Rabi’a al-‘Adawiyya (717-801 C.E.) was a female Sufi saint from Basra in modern-day Iraq, who first set forth the doctrine of mystical love and who is widely considered to be the most important of the early Sufi poets. The defining work on her life and writing was written over 50 years ago by Margaret Smith, a small treatise written as a Master's Thesis.
Also known as Rabi`a al-Qaysiyya or Rabi'a of Basrah, she was born in Basra, Iraq between the years 95 A.H. and 99 A.H. (about 717 C.E.). Much of the poetry that is attributed to her is of unknown origin. After a life of hardship she became spontaneously realized. When asked by Sheikh Hasan al-Basri how she discovered the secret, she responded by stating:
You know of the how, but I know of the how-less. Attar, Rabe'a al-Adawiya, from Muslim Saints and Mystics, trans. A.J. Arberry, London: Routledge & Kegan Paul, 1983
One of the many myths that swirl around her life, is that she was freed from slavery because her master saw her praying while surrounded by light, realized that she was a saint and feared for his life if he continued to keep her as a slave.

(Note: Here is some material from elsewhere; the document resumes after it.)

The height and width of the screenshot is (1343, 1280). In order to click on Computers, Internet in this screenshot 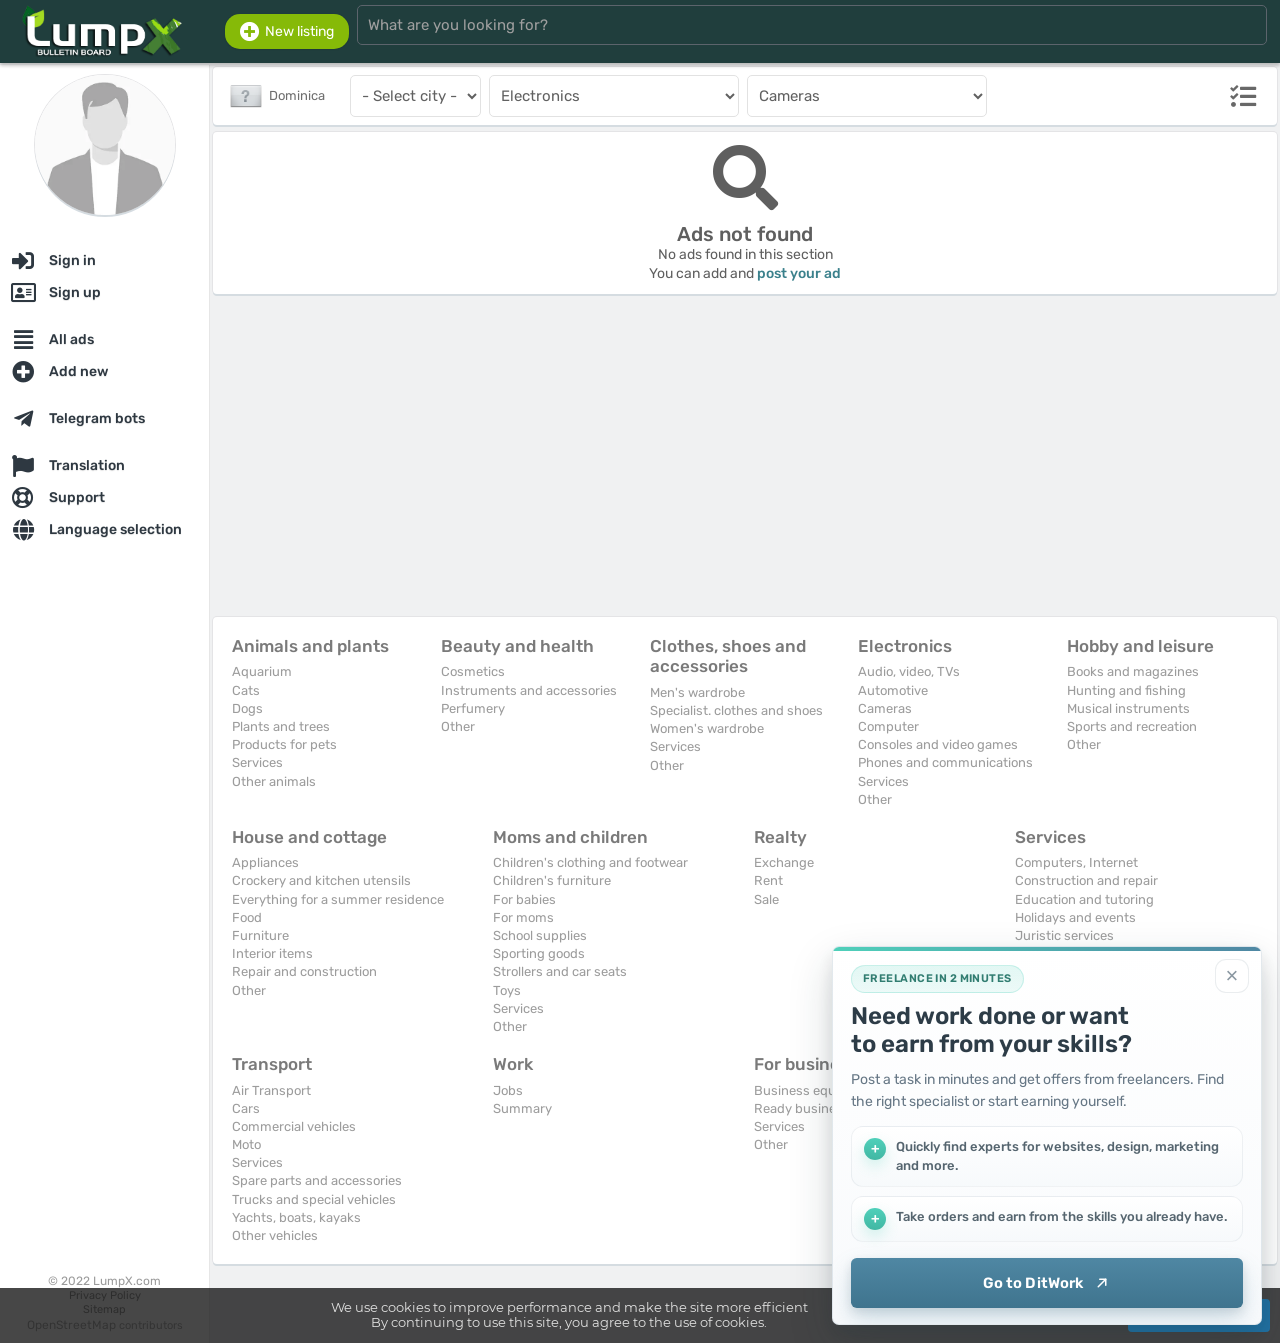 , I will do `click(1076, 862)`.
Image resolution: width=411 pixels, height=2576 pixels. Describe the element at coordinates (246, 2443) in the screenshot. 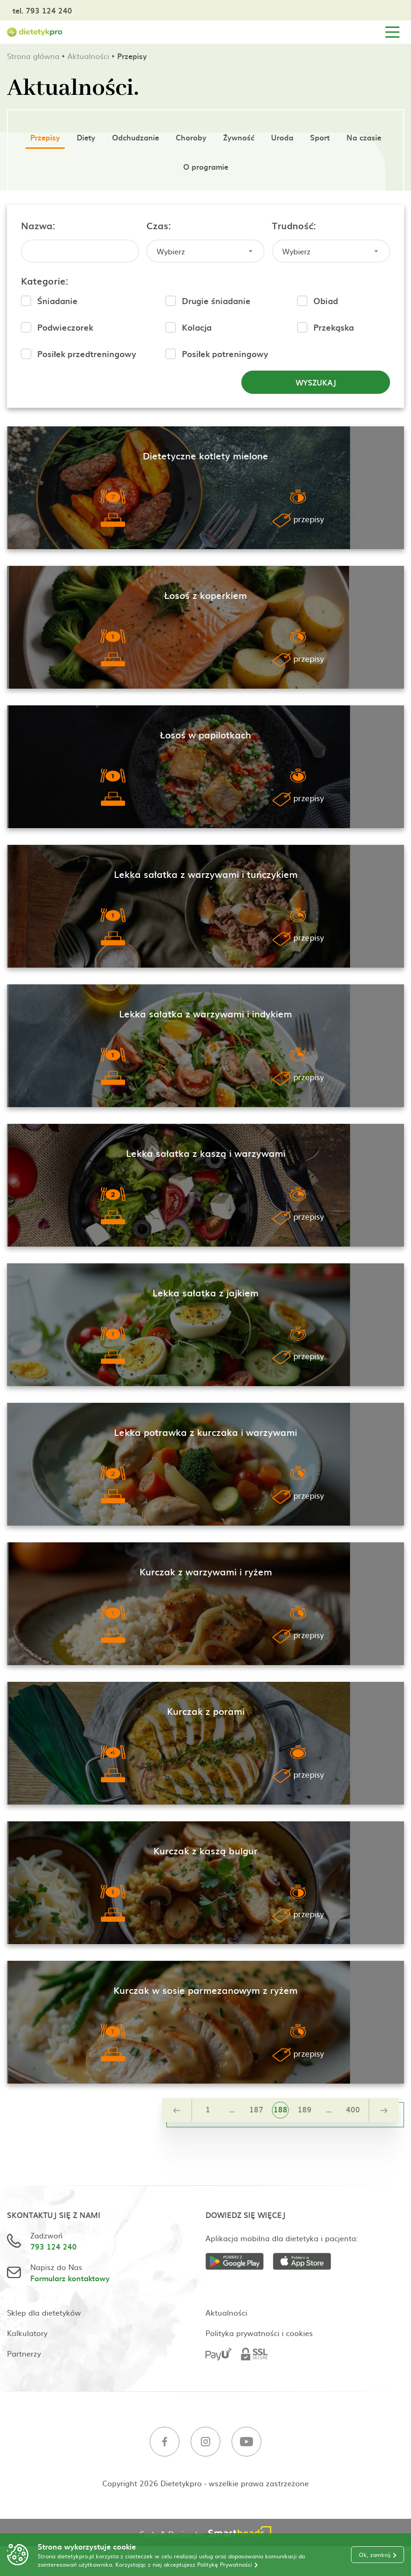 I see `[Youtube]` at that location.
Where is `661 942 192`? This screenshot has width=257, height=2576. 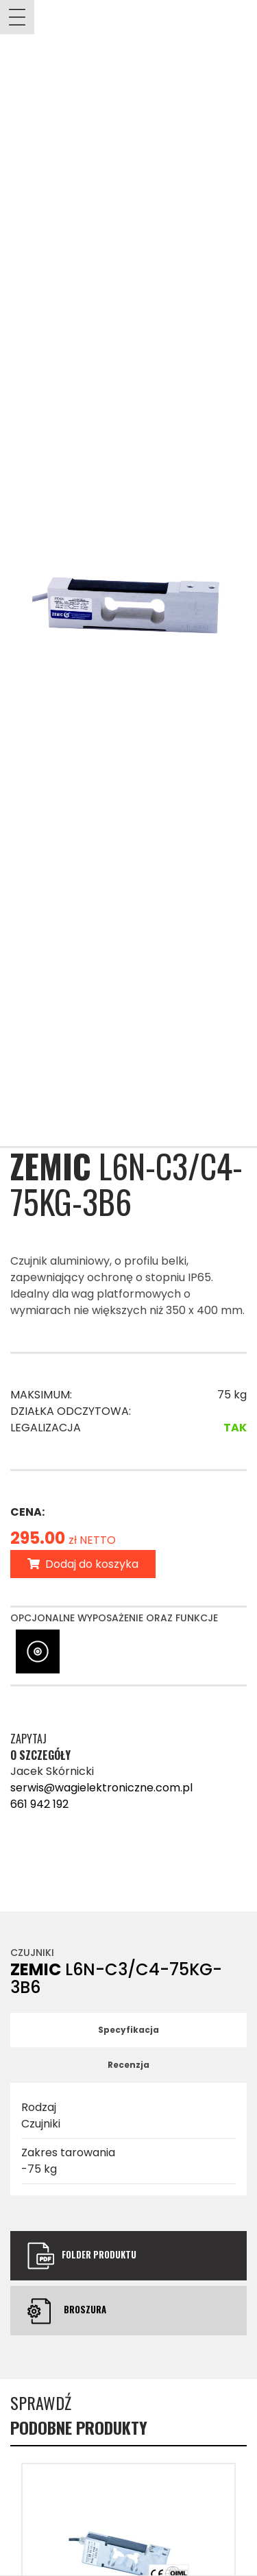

One day, she was seen running through the streets of Basra carrying a torch in one hand and a bucket of water in the other. When asked what she was doing, she said:
I want to put out the fires of Hell, and burn down the rewards of Paradise. They block the way to God. I do not want to worship from fear of punishment or for the promise of reward, but simply for the love of God.
While she apparently received many marriage offers (including a proposal from Hasan al-Basri himself), she remained celibate and died of old age, an ascetic, her only care from the disciples who followed her. She was the first in a long line of female Sufi mystics.
Her name is also transliterated as Rabi'a and Rābiʻa al-ʻAdawiyya al-Quaysiyya of Basra.